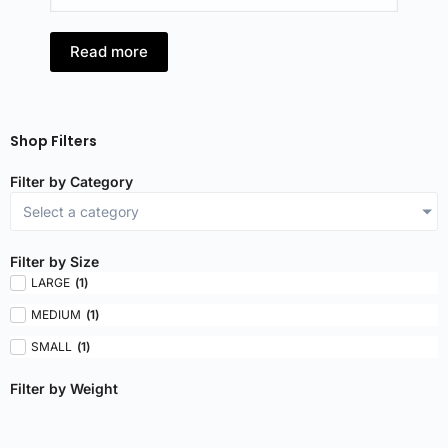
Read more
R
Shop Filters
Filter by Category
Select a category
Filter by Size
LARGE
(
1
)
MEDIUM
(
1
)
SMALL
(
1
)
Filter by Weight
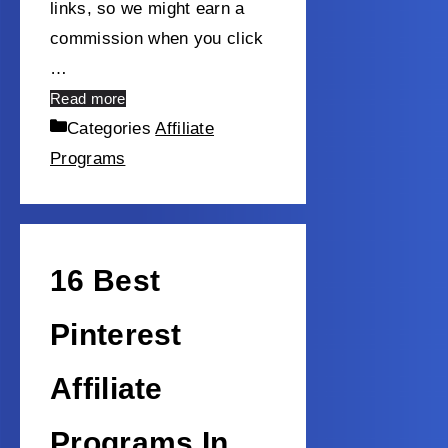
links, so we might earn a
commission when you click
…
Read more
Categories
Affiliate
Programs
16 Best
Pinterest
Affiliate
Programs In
§
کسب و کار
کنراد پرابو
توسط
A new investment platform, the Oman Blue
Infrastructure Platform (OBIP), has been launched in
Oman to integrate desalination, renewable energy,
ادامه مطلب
§
*Problem requirements*: Scan the records for the string "Oman". Copy each line in which it appears.

*Answer for this exercise*:
A new investment platform, the Oman Blue
Oman to integrate desalination, renewable energy,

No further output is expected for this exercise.